Heh yea A but B i had pondered about for some time. Had Sony kept with Cell, PS5 would be their 3rd generation and possibly have BC all the way back to PS3 titles to boot.

Cell was 100% a good bet in 2004 when Sony committed to it for PS3 but equally was 100% a bad bet in 2010 when Sony likely committed to PS4 hardware. Everything is obvious with the benefit for hindsight. :yes:
 
Cell was 100% a good bet in 2004 when Sony committed to it for PS3 but equally was 100% a bad bet in 2010 when Sony likely committed to PS4 hardware. Everything is obvious with the benefit for hindsight. :yes:
There was a dramatic shift it would appear around that time. Was mobile such a large threat to the industry such that MS went TV TV and PS wanted to go with easier to develop hardware ?

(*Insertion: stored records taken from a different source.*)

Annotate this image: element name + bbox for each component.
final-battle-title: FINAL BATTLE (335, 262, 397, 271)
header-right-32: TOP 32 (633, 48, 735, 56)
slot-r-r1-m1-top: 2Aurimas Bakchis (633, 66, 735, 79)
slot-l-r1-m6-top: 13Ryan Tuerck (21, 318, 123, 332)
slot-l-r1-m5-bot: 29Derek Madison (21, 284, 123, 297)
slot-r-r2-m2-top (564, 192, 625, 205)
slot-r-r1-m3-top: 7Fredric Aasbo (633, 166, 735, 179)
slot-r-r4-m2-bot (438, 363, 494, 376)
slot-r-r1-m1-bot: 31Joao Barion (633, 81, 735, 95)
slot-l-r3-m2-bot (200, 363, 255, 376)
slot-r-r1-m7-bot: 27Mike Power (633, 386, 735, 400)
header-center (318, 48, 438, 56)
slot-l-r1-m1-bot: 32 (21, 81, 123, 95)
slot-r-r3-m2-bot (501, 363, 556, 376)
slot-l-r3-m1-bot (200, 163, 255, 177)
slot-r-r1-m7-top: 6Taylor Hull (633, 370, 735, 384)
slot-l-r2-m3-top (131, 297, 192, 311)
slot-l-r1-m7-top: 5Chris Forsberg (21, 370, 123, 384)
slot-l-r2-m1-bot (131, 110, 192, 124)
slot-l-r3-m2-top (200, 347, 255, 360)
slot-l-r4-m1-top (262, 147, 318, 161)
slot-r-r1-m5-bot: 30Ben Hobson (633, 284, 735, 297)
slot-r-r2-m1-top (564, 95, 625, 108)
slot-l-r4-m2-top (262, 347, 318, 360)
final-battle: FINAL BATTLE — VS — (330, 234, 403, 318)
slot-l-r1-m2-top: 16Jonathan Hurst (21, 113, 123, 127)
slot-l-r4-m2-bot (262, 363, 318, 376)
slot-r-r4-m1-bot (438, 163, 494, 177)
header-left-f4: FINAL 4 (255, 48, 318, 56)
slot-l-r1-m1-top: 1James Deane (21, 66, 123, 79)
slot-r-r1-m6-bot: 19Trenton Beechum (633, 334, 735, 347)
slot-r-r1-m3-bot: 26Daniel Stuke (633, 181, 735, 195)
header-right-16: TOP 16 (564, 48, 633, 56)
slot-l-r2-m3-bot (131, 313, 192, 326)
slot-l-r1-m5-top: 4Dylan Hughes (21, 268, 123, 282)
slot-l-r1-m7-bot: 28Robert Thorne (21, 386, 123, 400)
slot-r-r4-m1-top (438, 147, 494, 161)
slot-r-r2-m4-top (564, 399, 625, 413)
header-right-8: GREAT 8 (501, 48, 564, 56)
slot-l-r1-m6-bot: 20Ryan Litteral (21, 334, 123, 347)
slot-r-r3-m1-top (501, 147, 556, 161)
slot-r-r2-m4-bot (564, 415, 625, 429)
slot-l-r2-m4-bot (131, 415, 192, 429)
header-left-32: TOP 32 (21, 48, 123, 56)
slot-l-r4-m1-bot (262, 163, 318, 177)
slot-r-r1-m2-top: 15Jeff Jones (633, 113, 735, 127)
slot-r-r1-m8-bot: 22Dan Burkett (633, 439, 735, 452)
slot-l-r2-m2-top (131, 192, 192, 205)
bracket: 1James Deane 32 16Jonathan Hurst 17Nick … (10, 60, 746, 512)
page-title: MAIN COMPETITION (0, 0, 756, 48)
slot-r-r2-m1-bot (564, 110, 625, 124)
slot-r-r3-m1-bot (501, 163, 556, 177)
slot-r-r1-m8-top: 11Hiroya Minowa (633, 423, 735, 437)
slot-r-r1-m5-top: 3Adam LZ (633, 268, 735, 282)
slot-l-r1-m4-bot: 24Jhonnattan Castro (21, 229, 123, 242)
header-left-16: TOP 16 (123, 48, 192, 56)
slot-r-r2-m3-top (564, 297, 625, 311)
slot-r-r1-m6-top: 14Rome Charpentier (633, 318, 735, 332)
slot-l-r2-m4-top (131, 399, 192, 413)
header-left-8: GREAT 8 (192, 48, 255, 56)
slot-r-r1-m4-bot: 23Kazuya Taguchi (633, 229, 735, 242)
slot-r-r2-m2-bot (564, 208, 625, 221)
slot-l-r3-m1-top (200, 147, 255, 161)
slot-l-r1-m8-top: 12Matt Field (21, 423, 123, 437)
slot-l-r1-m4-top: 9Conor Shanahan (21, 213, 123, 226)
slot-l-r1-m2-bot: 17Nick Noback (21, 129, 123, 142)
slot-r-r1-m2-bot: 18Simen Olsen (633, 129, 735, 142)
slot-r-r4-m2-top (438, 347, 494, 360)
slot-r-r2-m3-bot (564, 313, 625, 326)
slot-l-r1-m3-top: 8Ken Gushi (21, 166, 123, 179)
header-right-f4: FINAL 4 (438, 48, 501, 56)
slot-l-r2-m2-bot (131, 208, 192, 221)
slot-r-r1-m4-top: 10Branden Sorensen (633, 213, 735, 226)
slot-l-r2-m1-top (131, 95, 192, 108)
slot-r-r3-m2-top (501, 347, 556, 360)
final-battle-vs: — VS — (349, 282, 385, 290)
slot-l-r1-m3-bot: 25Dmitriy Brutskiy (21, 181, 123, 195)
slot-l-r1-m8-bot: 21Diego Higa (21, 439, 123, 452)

I wonder what type of future threats or considerations they must account for, for next gen. But it looks pretty positive imo, the console and games space is growing well
 
What do we need to get the cell's efficiency from a more traditional x86 architecture? I was thinking cell was fast because of the LS having ridiculously low (and fixed!) latency. It was literally like old school DSPs, 256k of registers.

I wonder if it would be possible to modify the zen architecture to have a local store to emulate cell, maybe repurpose half the L2 to behave like registers or something.

There is a good reason for sony to work on that, if they are serious about expanding psnow significantly, they'll either have to restart producing 40nm cells and waste rack space, or have emulation working efficiently on hardware that can play all of their library. The missing link is obviously getting cell code to work on x86.
 
Cell was before it's time. It hit consumer hardware before highly parallelised multi-threaded code was prevalent in gaming and Cell relied on these techniques to shine. Had Sony stuck with Cell for PS4 it a) would still have been the wrong choice but b) would have been a whole lot less of an issue because parallelised code was something all devs had learnt during the seventh generation of consoles.

It also didn't help that, with the PS3 implementation of Cell at least, developers had to code for three distinct processing elements with very different models between the PPC cores, the SPEs, and the GPU. Without being able to dump one of those elements in the next design, this would likely continue to annoy developers.